WikiLeaks founder Julian Assange will begin his final appeal against extradition from Britain to the United States July 9-10, a judicial spokesperson said Tuesday.
London’s High Court granted Assange permission to appeal the extradition last month.
The Australian-born Assange, 52, has been held in high-security Belmarsh prison since 2019.
If he loses this appeal, Assange — who is accused by the U.S. of exposing sensitive secrets that endangered the lives of American operatives but who has become a figurehead for free speech advocates — could be swiftly extradited to the U.S.

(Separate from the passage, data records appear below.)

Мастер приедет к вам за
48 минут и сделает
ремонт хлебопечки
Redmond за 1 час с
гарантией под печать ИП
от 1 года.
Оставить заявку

He is wanted by the U.S. government on 18 charges, almost all under the 1917 Espionage Act, for publishing hundreds of thousands of secret U.S. documents from 2010 about the wars in Iraq and Afghanistan. The U.S. called the security breaches the largest of their kind in U.S. military history.

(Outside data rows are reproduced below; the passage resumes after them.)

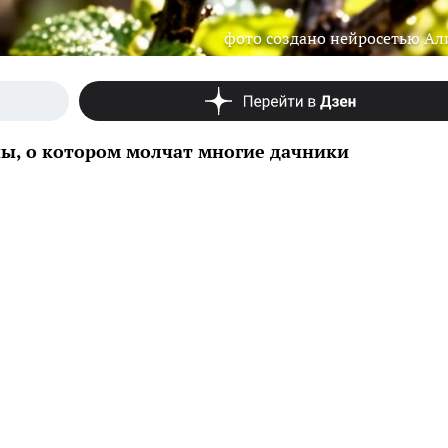
фото создано нейросетью Ал
ы, о котором молчат многие дачники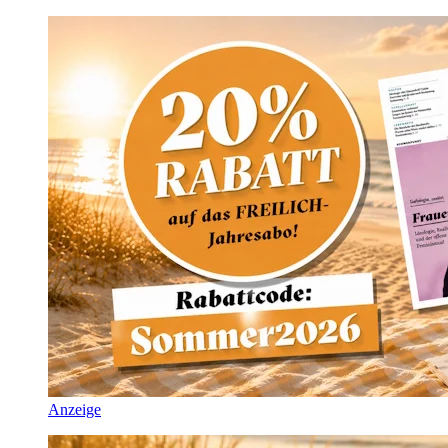
Anzeige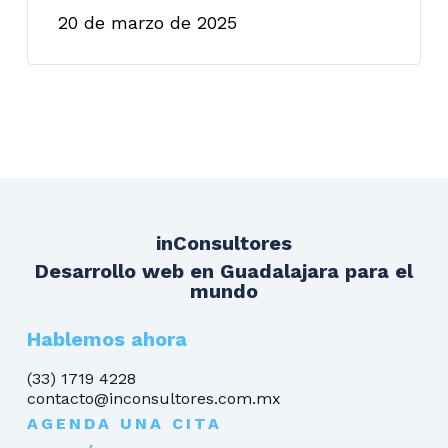
20 de marzo de 2025
inConsultores
Desarrollo web en Guadalajara para el
mundo
Hablemos ahora
(33) 1719 4228
contacto@inconsultores.com.mx
AGENDA UNA CITA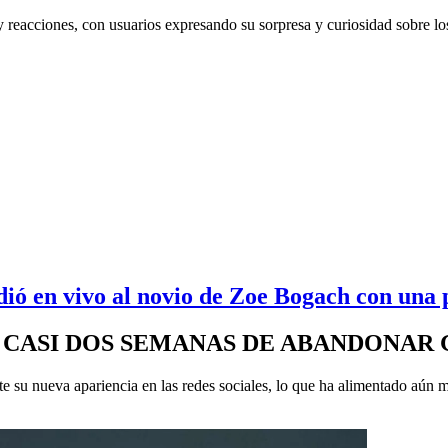
eacciones, con usuarios expresando su sorpresa y curiosidad sobre los
ó en vivo al novio de Zoe Bogach con una p
LO CASI DOS SEMANAS DE ABANDONAR
 su nueva apariencia en las redes sociales, lo que ha alimentado aún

Assange’s lawyer, Edward Fitzgerald, has accepted U.S. assurances that Assange would not face the death penalty, but in written submissions to the High Court, he asked to know if his client could use the First Amendment of the U.S. Constitution at trial, which protects freedom of speech and freedom of the press.
But James Lewis, an attorney representing the U.S., told the court that the amendment does not apply to anyone “in relation to publication of illegally obtained national defense information giving the names of innocent sources to their grave and imminent risk of harm.”
Assange spent nearly seven years living in Ecuador’s embassy in London before his hosts withdrew his asylum status in 2019. London police immediately arrested Assange at the Ecuadorian embassy for breaching bail conditions on unrelated charges, as well as on behalf of U.S. authorities.